Quarters have been part of America’s currency for more than 200 years. Authorized in 1792, the first Draped Bust quarter appeared in 1796. More than 6,000 of these coins were struck. But then the quarter disappeared until 1804, when it returned for three years with small variations and low mintages. The quarter then disappeared again until 1815, when minting resumed of two variations of the Capped Bust design. Minting of the Capped Bust finally ended in 1838.
In 1838, the United Stated Mint introduced the Liberty Seated quarter. This first iteration had no motto above the eagle. In 1853, a second version appeared, replacing the first, with arrows at the date signifying a decrease in weight and rays around the eagle. The third variety, released one year later and only for two years, used arrows again, but did not have rays around the eagle. Eleven years later came a new version that included the addition of the motto “IN GOD WE TRUST” on the reverse. This version lasted seven years (1866–1873). The final version, containing arrows that signify the adoption of the metric system by the U.S. Mint, lasted eighteen years until 1891.

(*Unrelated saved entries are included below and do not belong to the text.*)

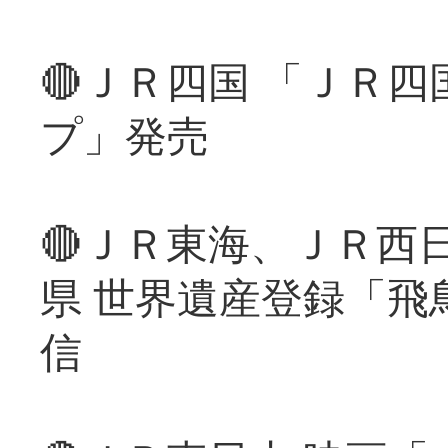
🔴ＪＲ四国 「ＪＲ
プ」発売
🔴ＪＲ東海、ＪＲ西
県 世界遺産登録「飛
信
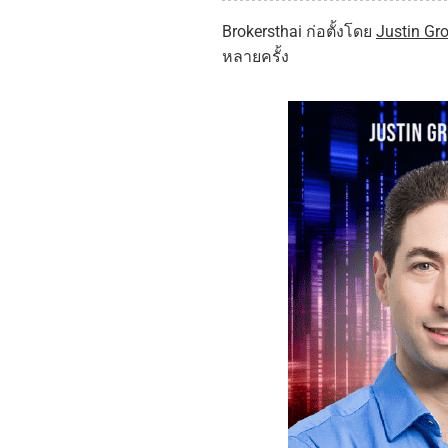
Brokersthai ก่อตั้งโดย
Justin Gr
หลายครั้ง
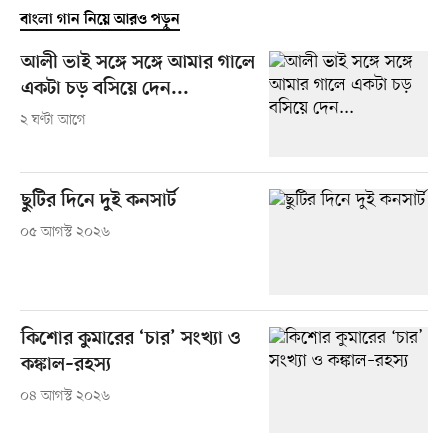
বাংলা গান নিয়ে আরও পড়ুন
আলী ভাই সঙ্গে সঙ্গে আমার গালে
একটা চড় বসিয়ে দেন...
২ ঘণ্টা আগে
ছুটির দিনে দুই কনসার্ট
০৫ আগস্ট ২০২৬
কিশোর কুমারের ‘চার’ সংখ্যা ও
কঙ্কাল–রহস্য
০৪ আগস্ট ২০২৬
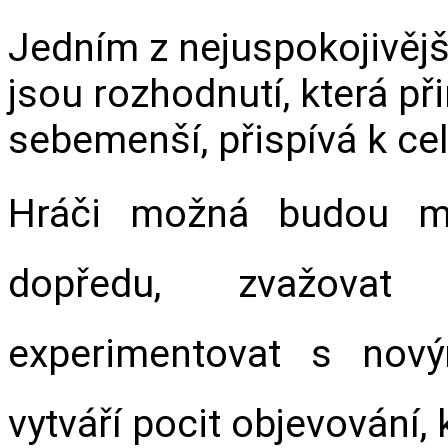
Jedním z nejuspokojivějš
jsou rozhodnutí, která přin
sebemenší, přispívá k c
Hráči možná budou mu
dopředu, zvažovat
experimentovat s nový
vytváří pocit objevování, 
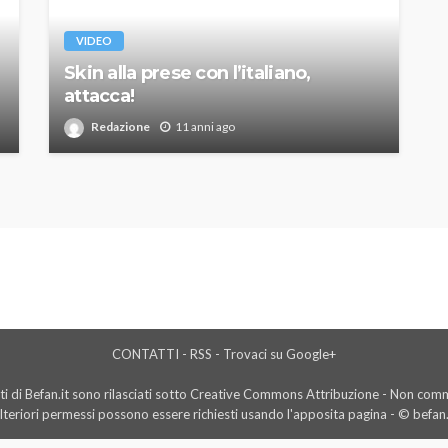
VIDEO
Skin alla prese con l’italiano,
attacca!
Redazione
11 anni ago
CONTATTI
-
RSS
-
Trovaci su Google+
i di Befan.it sono rilasciati sotto Creative Commons Attribuzione - Non comme
lteriori permessi possono essere richiesti usando l'
apposita pagina
- © befan.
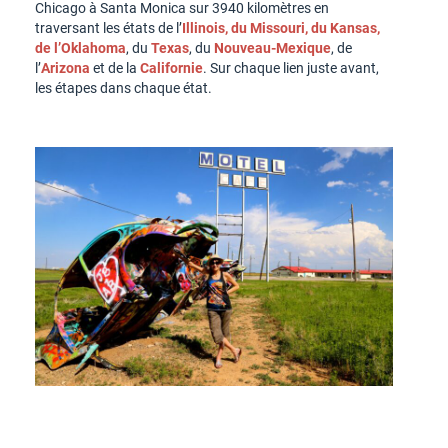
Chicago à Santa Monica sur 3940 kilomètres en
traversant les états de l’
Illinois, du Missouri, du Kansas,
de l’Oklahoma
, du
Texas
, du
Nouveau-Mexique
, de
l’
Arizona
et de la
Californie
. Sur chaque lien juste avant,
les étapes dans chaque état.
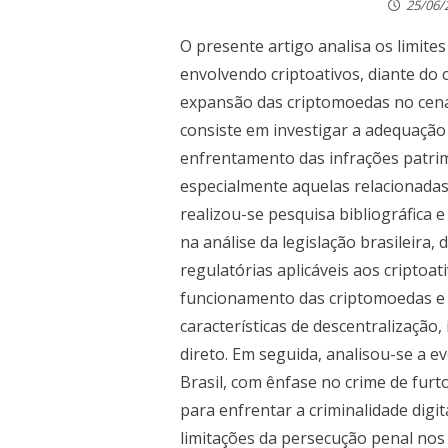
25/06/
O presente artigo analisa os limites
envolvendo criptoativos, diante do 
expansão das criptomoedas no cen
consiste em investigar a adequação
enfrentamento das infrações patrim
especialmente aquelas relacionadas 
realizou-se pesquisa bibliográfica
na análise da legislação brasileira, 
regulatórias aplicáveis aos criptoat
funcionamento das criptomoedas e 
características de descentralização,
direto. Em seguida, analisou-se a e
Brasil, com ênfase no crime de furt
para enfrentar a criminalidade digita
limitações da persecução penal nos 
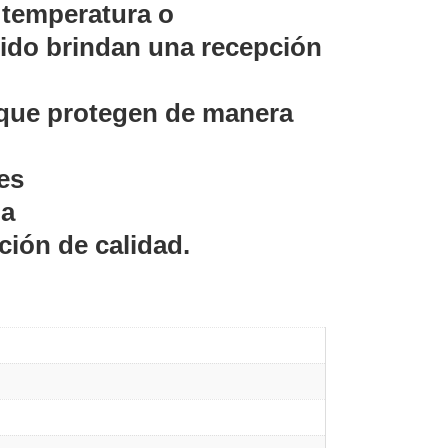
 temperatura o
uido brindan una recepción
 que protegen de manera
es
úa
ión de calidad.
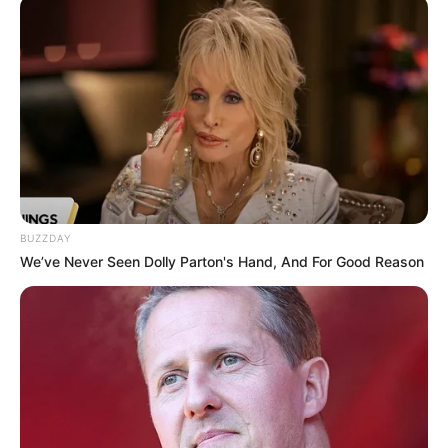
Kostenlose Reiseführer
Sehenswürdigkeiten in Deutschland statt
Aussichtstürme:
BUZZDAY
We’ve Never Seen Dolly Parton's Hand, And For Good Reason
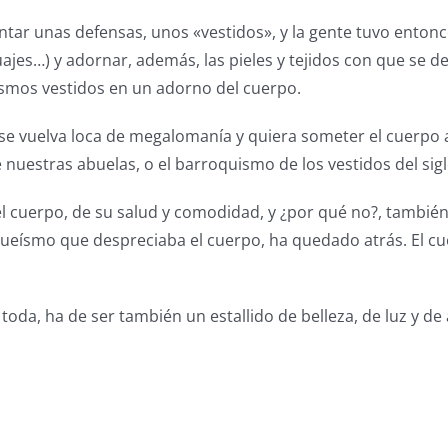
nventar unas defensas, unos «vestidos», y la gente tuvo ento
tuajes…) y adornar, además, las pieles y tejidos con que se 
mismos vestidos en un adorno del cuerpo.
a se vuelva loca de megalomanía y quiera someter el cuerpo 
 nuestras abuelas, o el barroquismo de los vestidos del siglo
 del cuerpo, de su salud y comodidad, y ¿por qué no?, tambié
iqueísmo que despreciaba el cuerpo, ha quedado atrás. El c
toda, ha de ser también un estallido de belleza, de luz y de 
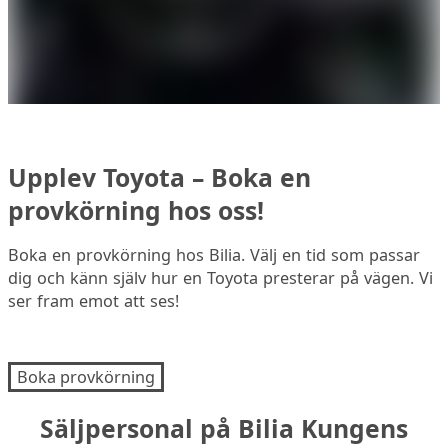
Upplev Toyota – Boka en
provkörning hos oss!
Boka en provkörning hos Bilia. Välj en tid som passar
dig och känn själv hur en Toyota presterar på vägen. Vi
ser fram emot att ses!
Boka provkörning
Säljpersonal på Bilia Kungens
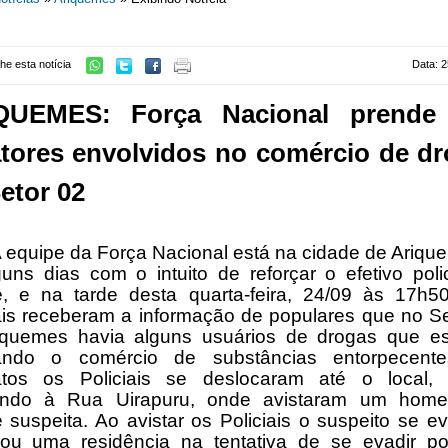
he esta notícia
Data: 2
QUEMES: Força Nacional prende 
atores envolvidos no comércio de d
etor 02
 equipe da Força Nacional está na cidade de Ariqu
uns dias com o intuito de reforçar o efetivo poli
e, e na tarde desta quarta-feira, 24/09 às 17h5
ais receberam a informação de populares que no S
iquemes havia alguns usuários de drogas que es
zando o comércio de substâncias entorpecent
atos os Policiais se deslocaram até o local,
ndo à Rua Uirapuru, onde avistaram um ho
e suspeita. Ao avistar os Policiais o suspeito se e
rou uma residência na tentativa de se evadir p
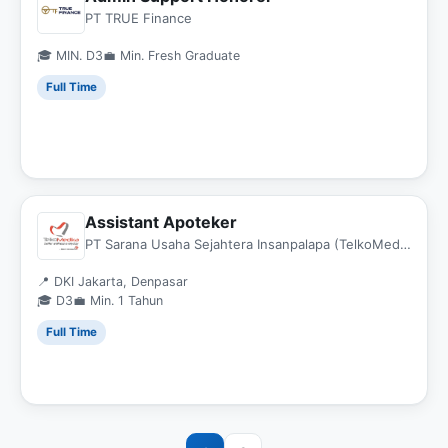
PT TRUE Finance
🎓 MIN. D3
💼 Min. Fresh Graduate
Full Time
Assistant Apoteker
PT Sarana Usaha Sejahtera Insanpalapa (TelkoMedika)
📍 DKI Jakarta, Denpasar
🎓 D3
💼 Min. 1 Tahun
Full Time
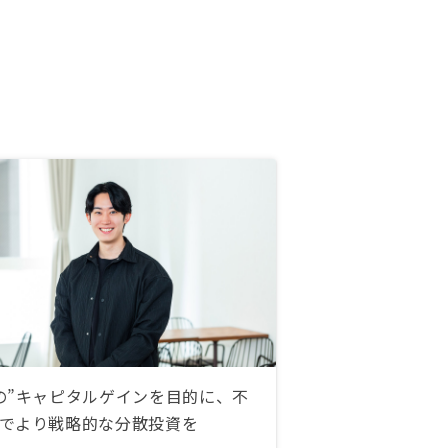
の”キャピタルゲインを目的に、不
でより戦略的な分散投資を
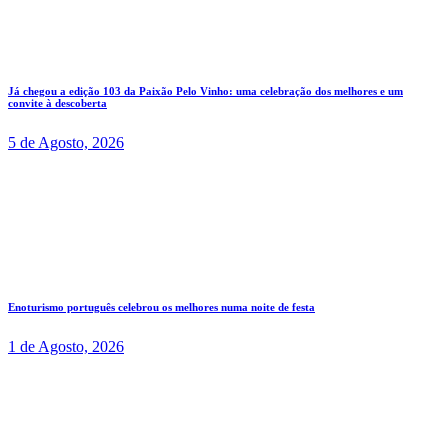
Já chegou a edição 103 da Paixão Pelo Vinho: uma celebração dos melhores e um
convite à descoberta
5 de Agosto, 2026
Enoturismo português celebrou os melhores numa noite de festa
1 de Agosto, 2026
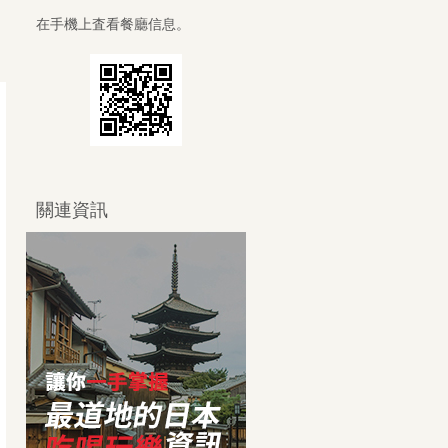
在手機上査看餐廳信息。
關連資訊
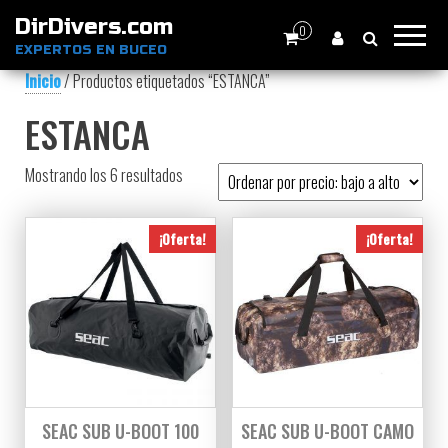
DirDivers.com
0
EXPERTOS EN BUCEO
Inicio
/ Productos etiquetados “ESTANCA”
ESTANCA
Ordenado por precio: bajo a alto
Mostrando los 6 resultados
¡Oferta!
¡Oferta!
SEAC SUB U-BOOT 100
SEAC SUB U-BOOT CAMO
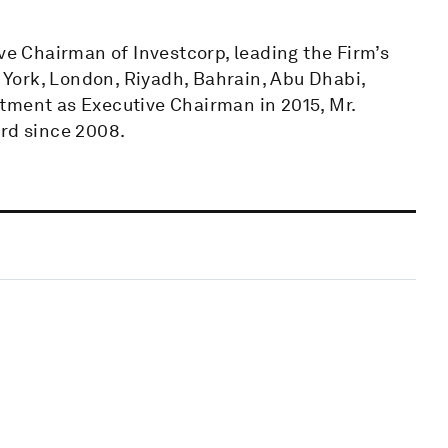
 Chairman of Investcorp, leading the Firm’s
w York, London, Riyadh, Bahrain, Abu Dhabi,
tment as Executive Chairman in 2015, Mr.
ard since 2008.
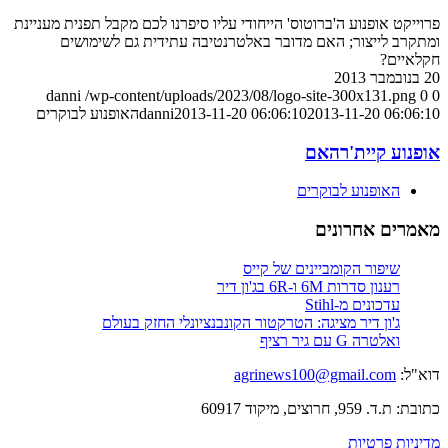
פרוייקט אופנוע ה'ברוטוס' הייחודי עליו סיפרנו לכם מקבל תפנית מעניינת
ומתקרב לייצור; האם מדובר באלטרנטיבה עתידית גם לשימושים
חקלאיים?
20 בנובמבר 2013
danni
/wp-content/uploads/2023/08/logo-site-300x131.png
0
0
2013-11-20 06:06:10
2013-11-20 06:06:10
danni
האופנוע לבוקרים
אופנוע קיית'רהאם
האופנוע לבוקרים
מאמרים אחרונים
שיפור הקומביינים של קייס
רענון סדרות 6M ו-6R בג'ון דיר
עדכונים מ-Stihl
ג'ון דיר מציגה: הטרקטור הקונבנציונלי החזק בעולם
ואלטרה G עם גיר רציף
דוא"ל:
agrinews100@gmail.com
כתובת: ת.ד. 959, חרוצים, מיקוד 60917
מדיניות פרטיות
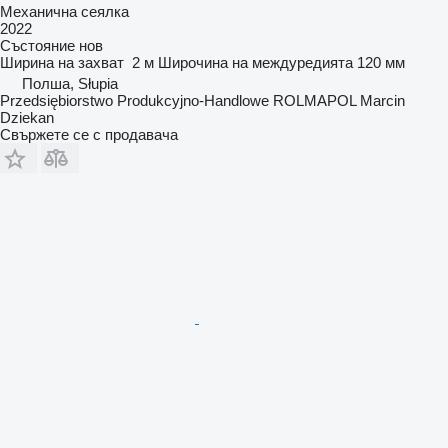
Механична сеялка
2022
Състояние
нов
Ширина на захват
2 м
Широчина на междуредията
120 мм
Полша, Słupia
Przedsiębiorstwo Produkcyjno-Handlowe ROLMAPOL Marcin
Dziekan
Свържете се с продавача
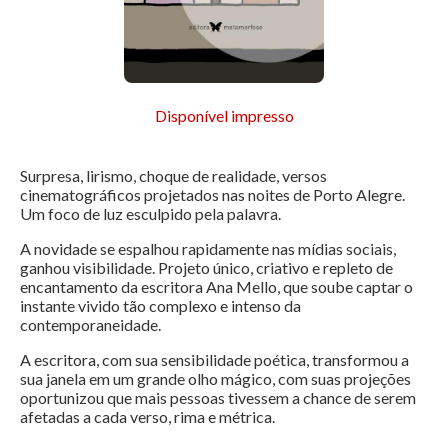
Disponível impresso
Surpresa, lirismo, choque de realidade, versos
cinematográficos projetados nas noites de Porto Alegre.
Um foco de luz esculpido pela palavra.
A novidade se espalhou rapidamente nas mídias sociais,
ganhou visibilidade. Projeto único, criativo e repleto de
encantamento da escritora Ana Mello, que soube captar o
instante vivido tão complexo e intenso da
contemporaneidade.
A escritora, com sua sensibilidade poética, transformou a
sua janela em um grande olho mágico, com suas projeções
oportunizou que mais pessoas tivessem a chance de serem
afetadas a cada verso, rima e métrica.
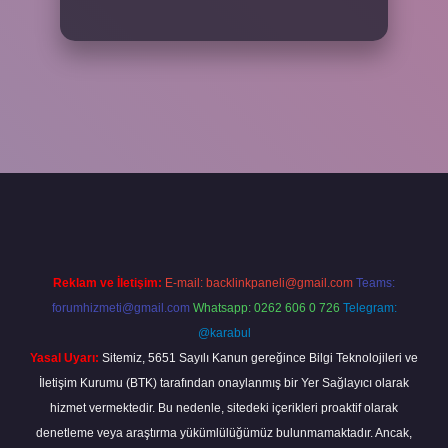
riş adresi
www.betexper.xyz/
Reklam ve İletişim:
E-mail:
backlinkpaneli@gmail.com
Teams:
forumhizmeti@gmail.com
Whatsapp: 0262 606 0 726
Telegram:
@karabul
Yasal Uyarı:
Sitemiz, 5651 Sayılı Kanun gereğince Bilgi Teknolojileri ve
İletişim Kurumu (BTK) tarafından onaylanmış bir Yer Sağlayıcı olarak
hizmet vermektedir. Bu nedenle, sitedeki içerikleri proaktif olarak
denetleme veya araştırma yükümlülüğümüz bulunmamaktadır. Ancak,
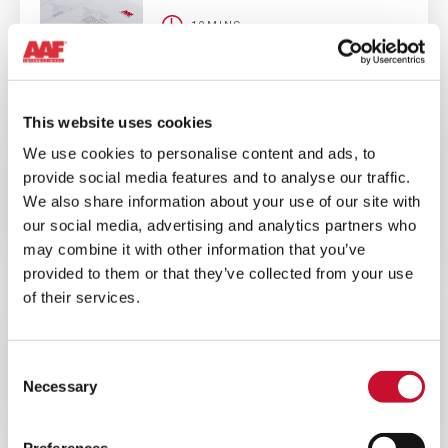
10MINS
Brochure DuraShield S
This website uses cookies
BLOG
ENERGY
We use cookies to personalise content and ads, to
provide social media features and to analyse our traffic.
10MINS
We also share information about your use of our site with
Comprendre les impacts d’une
our social media, advertising and analytics partners who
mauvaise filtration de l’air sur le
may combine it with other information that you’ve
rendement des turbines à gaz
provided to them or that they’ve collected from your use
of their services.
BLOG
ENERGY
10MINS
Consent
Necessary
Selection
Comprendre l’impact de l’humidité
sur les filtres des turbines à gaz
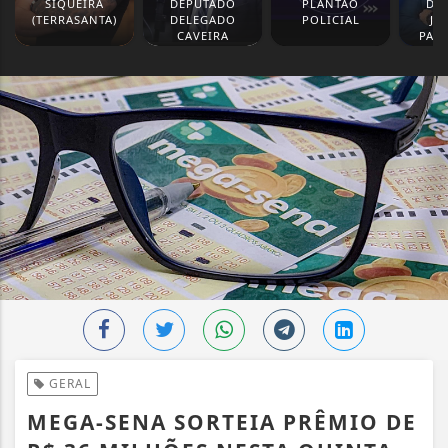
SIQUEIRA
DEPUTADO
PLANTÃO
DE
(TERRASANTA)
DELEGADO
POLICIAL
JO
CAVEIRA
PAS
GERAL
MEGA-SENA SORTEIA PRÊMIO DE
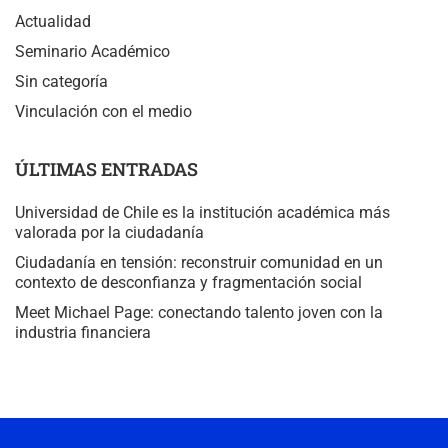
Actualidad
Seminario Académico
Sin categoría
Vinculación con el medio
ÚLTIMAS ENTRADAS
Universidad de Chile es la institución académica más
valorada por la ciudadanía
Ciudadanía en tensión: reconstruir comunidad en un
contexto de desconfianza y fragmentación social
Meet Michael Page: conectando talento joven con la
industria financiera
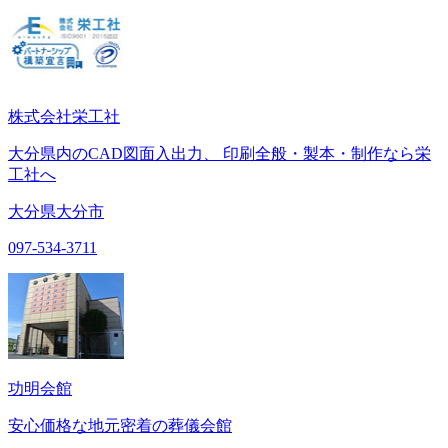
株式会社栄工社
大分県内のCAD図面入出力、 印刷全般・製本・制作なら栄
工社へ
大分県大分市
097-534-3711
功明会館
安心価格な地元密着の葬儀会館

In 1892, the U.S. Mint introduced the Liberty Head, which was also known as the Barber quarter. Created by Charles Barber, this coin, along with the Barber dime, serves as one of the few examples of an American coin to take the name of the designer (as opposed to the primary design element). In 1916, the Standing Liberty quarter, featuring a bare-breasted Liberty in a long, flowing gown, replaced the Liberty Head design. From 1917 to 1930, a more modest version appeared in which Lady Liberty was covered in chain mail.
In 1932, the George Washington quarter first appeared. It lives on to this day. Originally designed to honor the bicentennial of the first U.S. president’s birth, Congress voted to make the new design a permanent replacement to the Standing Liberty quarter. The first version of this coin contained 90 percent silver. The Coinage Act of 1965 transitioned this purer version to a copper-nickel design. Since then, the coin has had several special series and types, including the Bicentennial (1975–1976), the State series (1999–2008), and most recently, the America the Beautiful program (2010–2021).